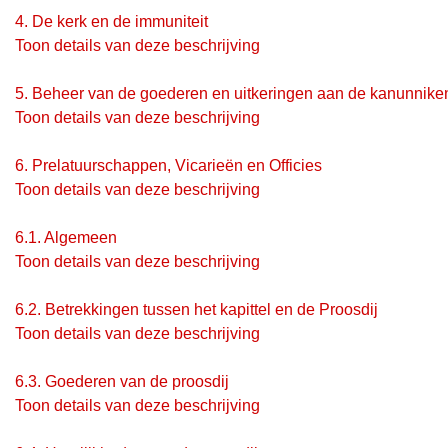
4.
De kerk en de immuniteit
Toon details van deze beschrijving
5.
Beheer van de goederen en uitkeringen aan de kanunnike
Toon details van deze beschrijving
6.
Prelatuurschappen, Vicarieën en Officies
Toon details van deze beschrijving
6.1.
Algemeen
Toon details van deze beschrijving
6.2.
Betrekkingen tussen het kapittel en de Proosdij
Toon details van deze beschrijving
6.3.
Goederen van de proosdij
Toon details van deze beschrijving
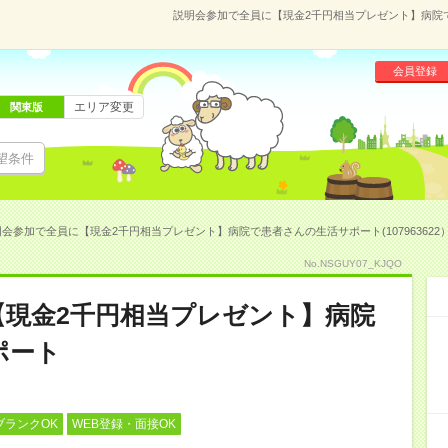
説明会参加で全員に【現金2千円相当プレゼント】病院で患
会員登録
エリア変更
関東版
望条件
会参加で全員に【現金2千円相当プレゼント】病院で患者さんの生活サポート(107963622
No.NSGUY07_KJQO
【現金2千円相当プレゼント】病院
ポート
ブランクOK
WEB登録・面接OK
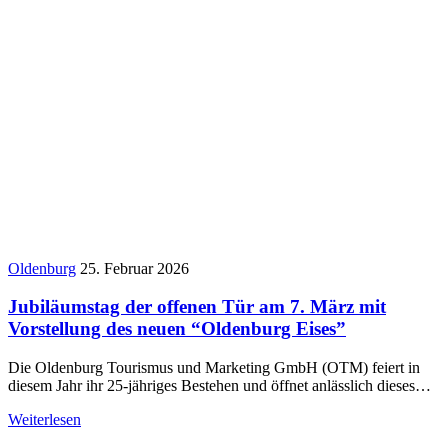
Oldenburg
25. Februar 2026
Jubiläumstag der offenen Tür am 7. März mit
Vorstellung des neuen “Oldenburg Eises”
Die Oldenburg Tourismus und Marketing GmbH (OTM) feiert in
diesem Jahr ihr 25-jähriges Bestehen und öffnet anlässlich dieses…
Weiterlesen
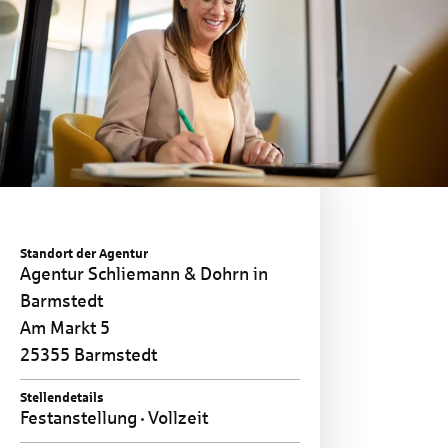
Standort der Agentur
Agentur Schliemann & Dohrn in
Barmstedt
Am Markt 5
25355 Barmstedt
Stellendetails
Festanstellung
Vollzeit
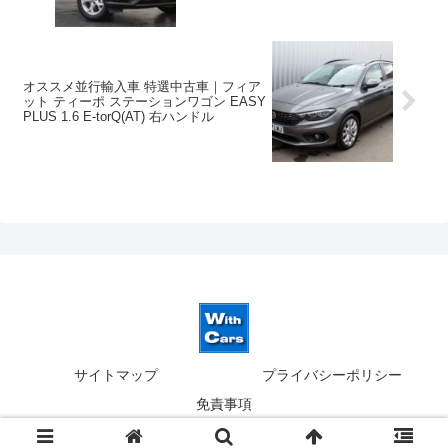
オススメ並行輸入車 特選中古車｜フィア
ット ティーポ ステーションワゴン EASY
PLUS 1.6 E-torQ(AT) 右ハンドル
サイトマップ
プライバシーポリシー
免責事項
© 2019-2026 ウィズカーズ｜新横浜 欧州車の並行輸入.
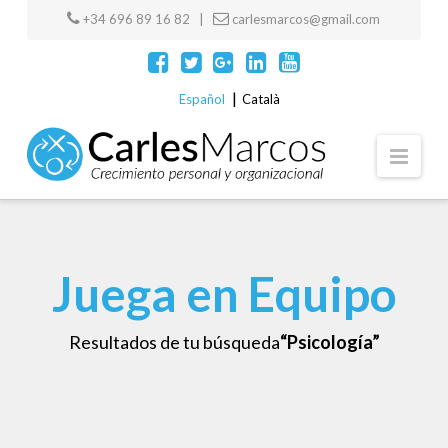
+34 696 89 16 82 |
carlesmarcos@gmail.com
Español
Català
Navi
Juega en Equipo
Resultados de tu búsqueda
“Psicología”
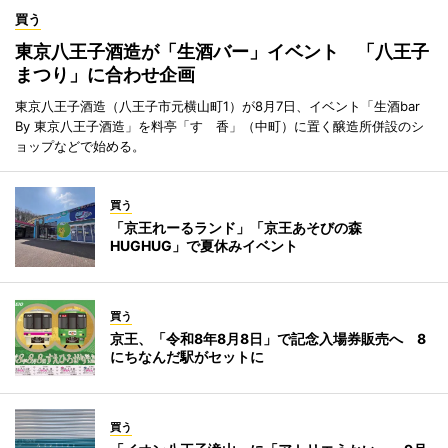
買う
東京八王子酒造が「生酒バー」イベント 「八王子
まつり」に合わせ企画
東京八王子酒造（八王子市元横山町1）が8月7日、イベント「生酒bar
By 東京八王子酒造」を料亭「すゞ香」（中町）に置く醸造所併設のシ
ョップなどで始める。
買う
「京王れーるランド」「京王あそびの森
HUGHUG」で夏休みイベント
買う
京王、「令和8年8月8日」で記念入場券販売へ 8
にちなんだ駅がセットに
買う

--

§ **Work to be completed**
Scan the entries for the word "Oldenburg". Report each line that has it.

§ **Answer box**
Oldenburg
Vorstellung des neuen “Oldenburg Eises”
Die Oldenburg Tourismus und Marketing GmbH (OTM) feiert in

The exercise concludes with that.